━━━ Material for this exercise

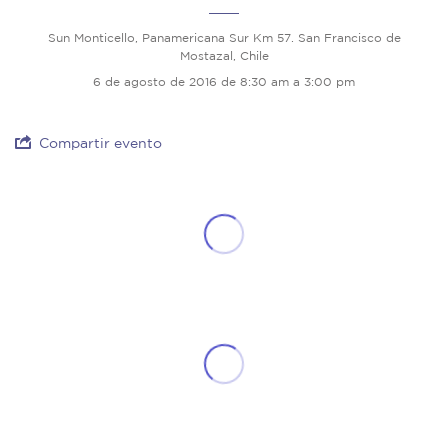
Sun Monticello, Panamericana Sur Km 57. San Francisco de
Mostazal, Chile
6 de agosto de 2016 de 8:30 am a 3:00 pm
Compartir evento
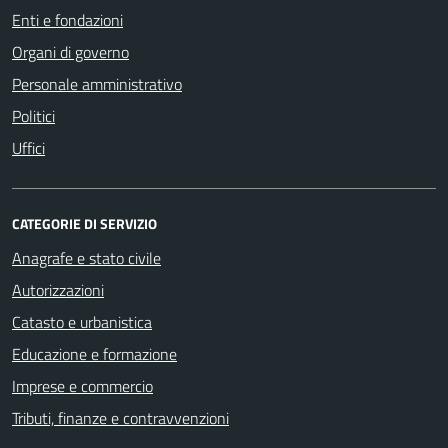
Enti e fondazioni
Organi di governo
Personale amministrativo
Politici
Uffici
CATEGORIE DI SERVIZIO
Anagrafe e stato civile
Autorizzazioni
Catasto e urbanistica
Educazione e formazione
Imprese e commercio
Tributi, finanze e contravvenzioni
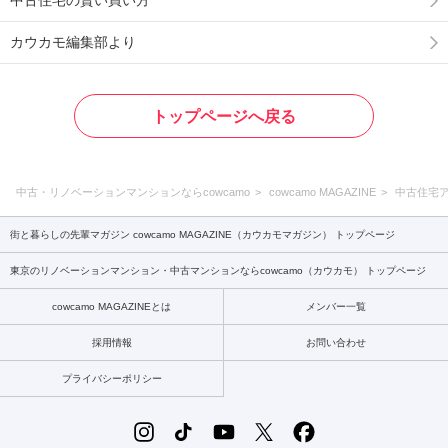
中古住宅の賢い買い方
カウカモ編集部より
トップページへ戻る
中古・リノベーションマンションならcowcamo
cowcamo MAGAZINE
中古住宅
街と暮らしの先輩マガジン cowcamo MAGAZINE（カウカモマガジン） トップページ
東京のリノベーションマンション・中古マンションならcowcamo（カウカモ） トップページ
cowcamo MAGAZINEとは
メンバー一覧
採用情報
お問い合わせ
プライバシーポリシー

━━━━━━
━━━ Material for this exercise

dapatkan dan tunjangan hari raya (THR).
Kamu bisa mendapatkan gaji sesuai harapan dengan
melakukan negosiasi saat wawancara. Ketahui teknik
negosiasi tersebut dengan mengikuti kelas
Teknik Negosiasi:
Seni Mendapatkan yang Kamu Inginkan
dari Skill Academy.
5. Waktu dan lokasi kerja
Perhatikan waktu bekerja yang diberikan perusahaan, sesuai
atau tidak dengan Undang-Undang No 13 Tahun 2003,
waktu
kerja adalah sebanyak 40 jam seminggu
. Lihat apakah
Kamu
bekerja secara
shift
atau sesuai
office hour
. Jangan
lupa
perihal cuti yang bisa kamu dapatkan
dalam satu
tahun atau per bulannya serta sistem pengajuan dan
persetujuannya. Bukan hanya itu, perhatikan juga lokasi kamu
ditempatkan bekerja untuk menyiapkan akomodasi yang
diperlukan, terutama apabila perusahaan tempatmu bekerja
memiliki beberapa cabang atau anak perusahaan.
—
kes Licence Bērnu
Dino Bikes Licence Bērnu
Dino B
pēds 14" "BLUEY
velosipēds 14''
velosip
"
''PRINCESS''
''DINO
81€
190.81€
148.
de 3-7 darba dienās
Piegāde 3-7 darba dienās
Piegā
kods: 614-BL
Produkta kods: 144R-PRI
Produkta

━━━━━━

Exercise
Each line of the records above that includes the string "bekerja" should be counted. Report the total alone.

Response for this exercise
4